Less than a mile from Evan’s place is the famous Punalu’u black sand beach, with very large turtles basking on the warm sand and a couple shops at the entrance run by Evan’s extended family (including his paternal grandma). For a uniquely local experience (and because his boat was out of commission for the next week), Evan taught me traditional Hawaiian throw net fishing, which involves throwing a circular net with a weighted rim to catch fish. Although my technique still needed work (I kept doing a “banana throw” instead of the ideal perfect circle), we ended up with a 5-gallon bucket full of fish at the end of the session. Evan also got a special record of his own, catching a very sizable omilu right off the beach with the throw net technique (a rare feat, and the first time he’s ever done so).

Evan with the prized omilu

Our next big adventure involved heading to the southernmost point in the United States. After a delicious breakfast at the Punalu’u bake shop, we drove to the southern cliffs of the Big Island, with a 50 ft. drop straight down into the deep blue water.
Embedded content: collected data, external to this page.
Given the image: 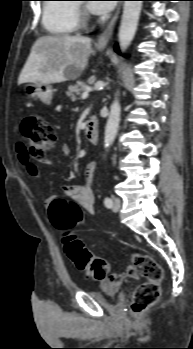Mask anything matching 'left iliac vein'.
I'll return each mask as SVG.
<instances>
[{
  "label": "left iliac vein",
  "mask_w": 193,
  "mask_h": 349,
  "mask_svg": "<svg viewBox=\"0 0 193 349\" xmlns=\"http://www.w3.org/2000/svg\"><path fill=\"white\" fill-rule=\"evenodd\" d=\"M121 207V201L119 198L114 197L113 198V204H112V210L117 212Z\"/></svg>",
  "instance_id": "4c4485c4"
}]
</instances>
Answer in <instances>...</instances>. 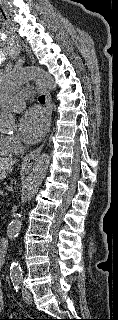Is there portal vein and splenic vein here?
Wrapping results in <instances>:
<instances>
[{"label": "portal vein and splenic vein", "mask_w": 118, "mask_h": 320, "mask_svg": "<svg viewBox=\"0 0 118 320\" xmlns=\"http://www.w3.org/2000/svg\"><path fill=\"white\" fill-rule=\"evenodd\" d=\"M3 195V191H0V196H2Z\"/></svg>", "instance_id": "portal-vein-and-splenic-vein-1"}]
</instances>
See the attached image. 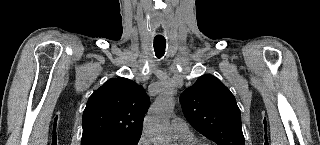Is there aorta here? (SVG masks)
I'll return each instance as SVG.
<instances>
[{"label": "aorta", "mask_w": 320, "mask_h": 145, "mask_svg": "<svg viewBox=\"0 0 320 145\" xmlns=\"http://www.w3.org/2000/svg\"><path fill=\"white\" fill-rule=\"evenodd\" d=\"M174 91L163 92L150 107L145 120L144 133L152 138L155 145L169 142L168 120L174 107Z\"/></svg>", "instance_id": "aorta-1"}]
</instances>
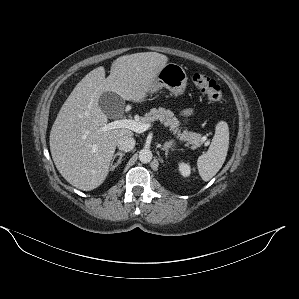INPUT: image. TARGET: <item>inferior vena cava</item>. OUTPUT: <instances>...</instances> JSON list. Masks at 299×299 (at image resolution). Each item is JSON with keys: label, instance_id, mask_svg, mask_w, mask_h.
I'll use <instances>...</instances> for the list:
<instances>
[{"label": "inferior vena cava", "instance_id": "1", "mask_svg": "<svg viewBox=\"0 0 299 299\" xmlns=\"http://www.w3.org/2000/svg\"><path fill=\"white\" fill-rule=\"evenodd\" d=\"M119 150L129 152L135 147V139L130 135H124L117 142Z\"/></svg>", "mask_w": 299, "mask_h": 299}]
</instances>
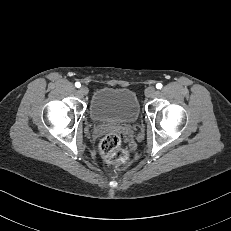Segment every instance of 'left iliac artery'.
I'll return each instance as SVG.
<instances>
[{
	"mask_svg": "<svg viewBox=\"0 0 231 231\" xmlns=\"http://www.w3.org/2000/svg\"><path fill=\"white\" fill-rule=\"evenodd\" d=\"M156 88H157V89H161V88H162V84H161V83H157V84H156Z\"/></svg>",
	"mask_w": 231,
	"mask_h": 231,
	"instance_id": "1",
	"label": "left iliac artery"
}]
</instances>
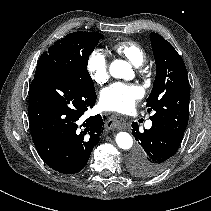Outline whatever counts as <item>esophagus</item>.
<instances>
[{"instance_id": "esophagus-1", "label": "esophagus", "mask_w": 211, "mask_h": 211, "mask_svg": "<svg viewBox=\"0 0 211 211\" xmlns=\"http://www.w3.org/2000/svg\"><path fill=\"white\" fill-rule=\"evenodd\" d=\"M125 126H126V122L124 118L120 116L119 114L112 115L106 123V127L109 130H116V129L120 130V129H123Z\"/></svg>"}]
</instances>
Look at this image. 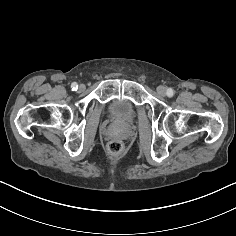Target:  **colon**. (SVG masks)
Listing matches in <instances>:
<instances>
[{
	"mask_svg": "<svg viewBox=\"0 0 236 236\" xmlns=\"http://www.w3.org/2000/svg\"><path fill=\"white\" fill-rule=\"evenodd\" d=\"M108 149L111 153L118 154L122 151L123 144L120 140L114 139V140L109 142Z\"/></svg>",
	"mask_w": 236,
	"mask_h": 236,
	"instance_id": "1",
	"label": "colon"
}]
</instances>
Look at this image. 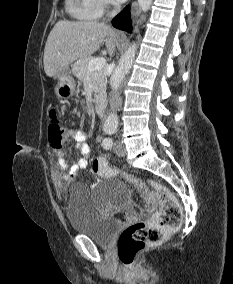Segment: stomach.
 I'll return each instance as SVG.
<instances>
[{"label":"stomach","instance_id":"1","mask_svg":"<svg viewBox=\"0 0 233 284\" xmlns=\"http://www.w3.org/2000/svg\"><path fill=\"white\" fill-rule=\"evenodd\" d=\"M53 78L56 81L55 93L59 98L67 99L74 94L76 84L69 67L53 76Z\"/></svg>","mask_w":233,"mask_h":284}]
</instances>
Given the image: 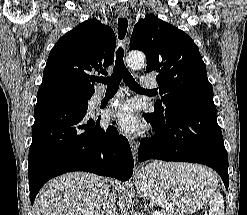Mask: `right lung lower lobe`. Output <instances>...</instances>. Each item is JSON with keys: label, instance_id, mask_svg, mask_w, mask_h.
<instances>
[{"label": "right lung lower lobe", "instance_id": "98d812e1", "mask_svg": "<svg viewBox=\"0 0 247 215\" xmlns=\"http://www.w3.org/2000/svg\"><path fill=\"white\" fill-rule=\"evenodd\" d=\"M87 109L39 89L29 149L31 204L49 179L66 172L86 171L121 181L132 176L128 140L113 125L101 128Z\"/></svg>", "mask_w": 247, "mask_h": 215}]
</instances>
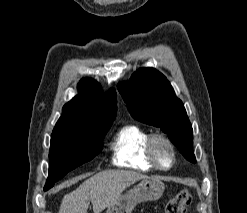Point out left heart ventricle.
Segmentation results:
<instances>
[{"instance_id": "b2bd125f", "label": "left heart ventricle", "mask_w": 247, "mask_h": 213, "mask_svg": "<svg viewBox=\"0 0 247 213\" xmlns=\"http://www.w3.org/2000/svg\"><path fill=\"white\" fill-rule=\"evenodd\" d=\"M157 154L162 164L168 165L170 163V152L164 144L157 145Z\"/></svg>"}]
</instances>
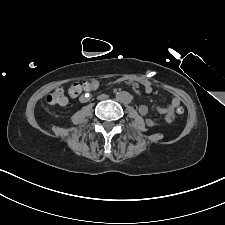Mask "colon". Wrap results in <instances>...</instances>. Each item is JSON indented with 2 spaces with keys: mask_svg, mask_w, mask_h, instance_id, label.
<instances>
[{
  "mask_svg": "<svg viewBox=\"0 0 225 225\" xmlns=\"http://www.w3.org/2000/svg\"><path fill=\"white\" fill-rule=\"evenodd\" d=\"M93 83L91 80L83 81L82 83H72L67 92L70 96L76 97L80 95L83 91H88L92 88ZM66 89L64 86H57L52 92H50L46 97V102L50 105H63L67 102V97L65 95ZM176 113L178 115H182L184 113V109L182 106L177 107Z\"/></svg>",
  "mask_w": 225,
  "mask_h": 225,
  "instance_id": "obj_1",
  "label": "colon"
}]
</instances>
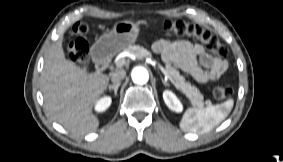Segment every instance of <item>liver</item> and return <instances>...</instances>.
Returning <instances> with one entry per match:
<instances>
[{
  "label": "liver",
  "mask_w": 283,
  "mask_h": 162,
  "mask_svg": "<svg viewBox=\"0 0 283 162\" xmlns=\"http://www.w3.org/2000/svg\"><path fill=\"white\" fill-rule=\"evenodd\" d=\"M111 75L99 71L89 73L86 68L66 59L62 41L58 40L45 56L41 73L48 115L69 132L95 131L99 119L93 113V105L104 94Z\"/></svg>",
  "instance_id": "6515ba94"
}]
</instances>
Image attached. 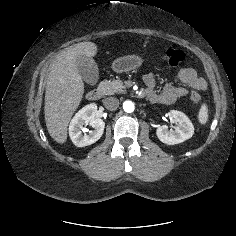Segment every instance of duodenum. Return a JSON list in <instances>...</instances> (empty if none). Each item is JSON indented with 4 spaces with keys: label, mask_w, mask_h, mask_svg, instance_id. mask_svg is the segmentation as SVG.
Returning <instances> with one entry per match:
<instances>
[{
    "label": "duodenum",
    "mask_w": 236,
    "mask_h": 236,
    "mask_svg": "<svg viewBox=\"0 0 236 236\" xmlns=\"http://www.w3.org/2000/svg\"><path fill=\"white\" fill-rule=\"evenodd\" d=\"M103 93H104V88L102 86H98L87 93V99L89 101H97L101 98Z\"/></svg>",
    "instance_id": "410a0bca"
}]
</instances>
It took me a little longer to take the plunge than Evan or his brothers, but I eventually jumped as well, joining them for some snorkeling. Life was teeming around the cliffs, including massive schools of fish that spiraled across the ocean floor.
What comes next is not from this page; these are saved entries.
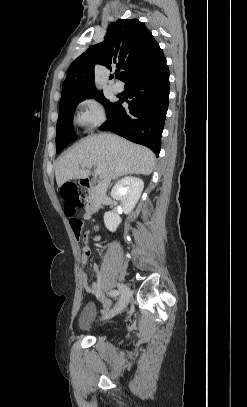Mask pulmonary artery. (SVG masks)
<instances>
[{"mask_svg": "<svg viewBox=\"0 0 247 407\" xmlns=\"http://www.w3.org/2000/svg\"><path fill=\"white\" fill-rule=\"evenodd\" d=\"M113 91L119 93L122 91V86L120 83H113L112 85Z\"/></svg>", "mask_w": 247, "mask_h": 407, "instance_id": "e3ab8cb5", "label": "pulmonary artery"}]
</instances>
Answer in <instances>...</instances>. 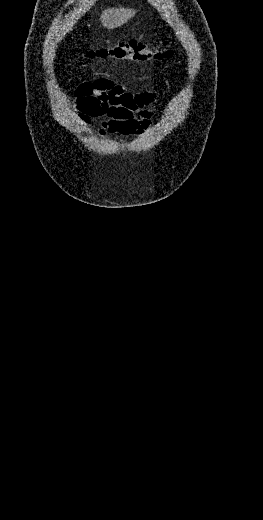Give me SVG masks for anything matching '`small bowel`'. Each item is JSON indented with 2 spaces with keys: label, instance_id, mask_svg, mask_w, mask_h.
Segmentation results:
<instances>
[{
  "label": "small bowel",
  "instance_id": "1",
  "mask_svg": "<svg viewBox=\"0 0 263 520\" xmlns=\"http://www.w3.org/2000/svg\"><path fill=\"white\" fill-rule=\"evenodd\" d=\"M80 118H102L100 134L140 135L151 126L149 106L155 101L152 91L131 93L111 79L86 81L75 90Z\"/></svg>",
  "mask_w": 263,
  "mask_h": 520
}]
</instances>
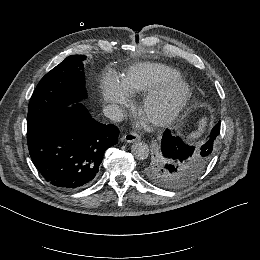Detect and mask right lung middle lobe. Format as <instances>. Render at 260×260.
<instances>
[{"label":"right lung middle lobe","instance_id":"1","mask_svg":"<svg viewBox=\"0 0 260 260\" xmlns=\"http://www.w3.org/2000/svg\"><path fill=\"white\" fill-rule=\"evenodd\" d=\"M84 55H72L47 73L37 85L28 107L27 132L49 122L65 111L69 104L86 98L82 61Z\"/></svg>","mask_w":260,"mask_h":260}]
</instances>
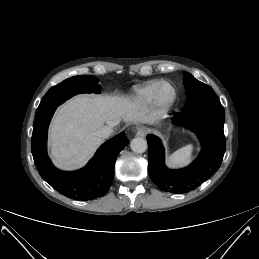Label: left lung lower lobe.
<instances>
[{
    "instance_id": "left-lung-lower-lobe-1",
    "label": "left lung lower lobe",
    "mask_w": 259,
    "mask_h": 259,
    "mask_svg": "<svg viewBox=\"0 0 259 259\" xmlns=\"http://www.w3.org/2000/svg\"><path fill=\"white\" fill-rule=\"evenodd\" d=\"M173 115L178 124L197 134L202 144L201 154L190 166L169 170L164 164L161 141L154 135H148V173L160 190L182 194L199 187L220 167L226 148L223 130L225 111L221 104H216Z\"/></svg>"
}]
</instances>
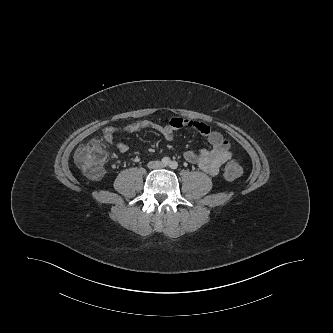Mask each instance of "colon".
<instances>
[{
    "mask_svg": "<svg viewBox=\"0 0 333 333\" xmlns=\"http://www.w3.org/2000/svg\"><path fill=\"white\" fill-rule=\"evenodd\" d=\"M107 151L99 140H92L81 146L74 155L76 165L90 179H99L105 168ZM242 173V167L235 161L227 164L224 175L229 180L237 179Z\"/></svg>",
    "mask_w": 333,
    "mask_h": 333,
    "instance_id": "colon-1",
    "label": "colon"
}]
</instances>
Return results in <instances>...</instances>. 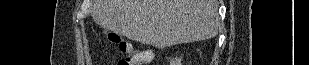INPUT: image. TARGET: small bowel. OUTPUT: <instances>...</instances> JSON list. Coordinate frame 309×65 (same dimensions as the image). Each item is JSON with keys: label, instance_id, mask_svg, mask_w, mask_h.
Instances as JSON below:
<instances>
[{"label": "small bowel", "instance_id": "1", "mask_svg": "<svg viewBox=\"0 0 309 65\" xmlns=\"http://www.w3.org/2000/svg\"><path fill=\"white\" fill-rule=\"evenodd\" d=\"M151 57H152V54L150 55V57L146 61H144V63L149 62L151 60Z\"/></svg>", "mask_w": 309, "mask_h": 65}]
</instances>
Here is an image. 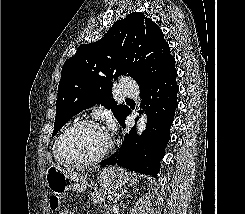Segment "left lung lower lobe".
<instances>
[{"label": "left lung lower lobe", "mask_w": 245, "mask_h": 214, "mask_svg": "<svg viewBox=\"0 0 245 214\" xmlns=\"http://www.w3.org/2000/svg\"><path fill=\"white\" fill-rule=\"evenodd\" d=\"M177 70L171 65L151 85L140 89L141 103L148 117L144 133L137 135L135 128L125 134L122 146L110 157L101 161V167L117 164L129 170L157 177L160 161L170 138V127L178 106ZM131 113L128 111L127 115ZM125 116V118L127 117ZM125 118L121 125L125 127Z\"/></svg>", "instance_id": "1"}]
</instances>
After we climbed back up and toweled off, we continued down a very bumpy, off-roading path to get to one of the few green sand beaches in the world: Papakōlea. With rich blue waters and tinted green sand (from weathered olivine particles) around us, we had a great time splashing around the cove and relaxing in the afternoon sun.


That evening, Evan decided to prepare a very special dish with a very special fish: two moi he had recently caught. These fish are very hard to catch, have a flaky, tasty white meat, and used to be reserved for Hawaiian royalty. We pan-fried the moi and enjoyed it together, a great way to end my last night on the Big Island.


Early Thursday morning, as I prepared to head out, Evan surprised me with one last gift: a beautiful lei his grandma had made for me to wear home. With the fragrant blossoms around my neck, I hugged him goodbye and headed off, around the southern coast and back up to Kona.

Although I made it to Kona in good time, dropped off the Turo rental with a full tank of gas, and got to my gate early, an engine delay right before takeoff left us stranded on the tarmac for a couple hours. By the time we landed in Honolulu, other connecting flights had already taken off, including the last connection back to the mainland that day.

In retrospect, getting stranded in Hawaii (and getting reimbursement from Southwest that exceeded the original cost of my plane tickets) wasn’t that bad. I ended up wandering around Waikiki, staying at a hotel that Southwest arranged for me to spend the night, and watching the sun set on my unexpected extra day in Oahu.

On Friday, things went a lot smoother. By that evening, I was back in the Bay Area, with many wonderful memories of my travels in tow.